“ヒモ夫”という揶揄にも人知れず苦悩した(撮影/浅野剛)

「世間から“ヒモ夫”のような扱い方をされるのが悔しくて。ストレスになっていました。肩の力を抜いて、自分らしく生きればよかったのだと思うんですが、それができなかった。

 次第に、不安や孤独を紛らわすためにも薬物を使うようになりました。最初は、使用頻度をコントロールしていたし10年間使わないときもありましたが、いつの間にか制御不能になっていた…薬物をやる口実のために、わざわざストレスを探し出すようになっていました。明らかに、薬物依存だったと思います」

 夜の街で遊び歩き、不倫にも走るようになる。

「おれが憧れた人の中には、奥さんがいながら、かわいい愛人を連れている人がたくさんいました。そのうちの1人に、“完全犯罪にすることが、妻への最大の愛情だ”って教えられ、自分もそれを言い訳にしました。偽物のスケジュールを書いたアリバイ手帳を作り、不倫を繰り返した。いま考えれば、本当に薄っぺらい。上っ面だけを見て憧れて。けれど、当時はマネするしか能がなかったんです。おれの人生には、正しい“教科書”が誰ひとりとしていなかった。いたのかもしれませんが、目に入らなかった」

 不倫は薬物依存に拍車をかけた。高知は不倫相手の女性とともに薬物に溺れていった。

「薬物で怖いのは、相手がいると、自分がやめたいと思っても絶対にやめられないこと。“このままだと、人生が終わる”とわかっていても、やめられなかった」

 憧れの人にすすめられて始めた薬物が、ストレス解消の道具になると同時に妻に対する後ろめたさの原因にもなり、それがさらなるストレスとなって、また薬物に手を染める。そんな悪循環に陥っていた。

「逮捕された瞬間は、どこかホッとした気持ちがあった。“ああ、これでクスリをやめられる”って。麻薬取締官に、“逮捕してくれて、ありがとうございました”と伝えたことが報じられましたが、これは事実なんです」

 高島に対する罪悪感はいまも消えていない。逮捕後、高島は謝罪会見を開き、涙ながらに夫の不始末を詫びている。

「その会見の様子は、留置所で弁護士から“涙ものだ”と聞かされました。

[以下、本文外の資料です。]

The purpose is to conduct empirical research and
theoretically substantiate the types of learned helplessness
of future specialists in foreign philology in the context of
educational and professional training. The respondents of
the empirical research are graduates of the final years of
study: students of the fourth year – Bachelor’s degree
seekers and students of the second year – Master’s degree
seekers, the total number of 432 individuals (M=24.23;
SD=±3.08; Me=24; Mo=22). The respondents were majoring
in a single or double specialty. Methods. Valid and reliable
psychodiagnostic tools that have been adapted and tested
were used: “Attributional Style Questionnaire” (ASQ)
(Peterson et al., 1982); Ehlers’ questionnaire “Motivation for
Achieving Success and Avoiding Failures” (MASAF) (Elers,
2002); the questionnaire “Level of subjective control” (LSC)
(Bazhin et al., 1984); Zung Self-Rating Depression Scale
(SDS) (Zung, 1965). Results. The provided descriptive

勝手ですが、彼女の傷を増やさないために、留置所の中から弁護士を通して離婚届を渡したんです。手紙も添えました。でもそこから彼女が判を押して離婚が成立するまで、かなりの日にちがかかった。彼女なりに、おれのことを考えてくれていたのだと思います。

 実際に会見の様子を見たのは、出所してからです。おれのことなんていくらでも悪く言えばいいのに、“同志でもあったし、親友でもあった”と言ってくれていた。あの言葉は、おれへのエールだと思っています。約18年間一緒に過ごしてくれた彼女には、感謝の気持ちしかありません。その恩に報いるためにも、生き直したいと思っているんです」

 逮捕されてから現在まで、高島とは一度も会っていないという。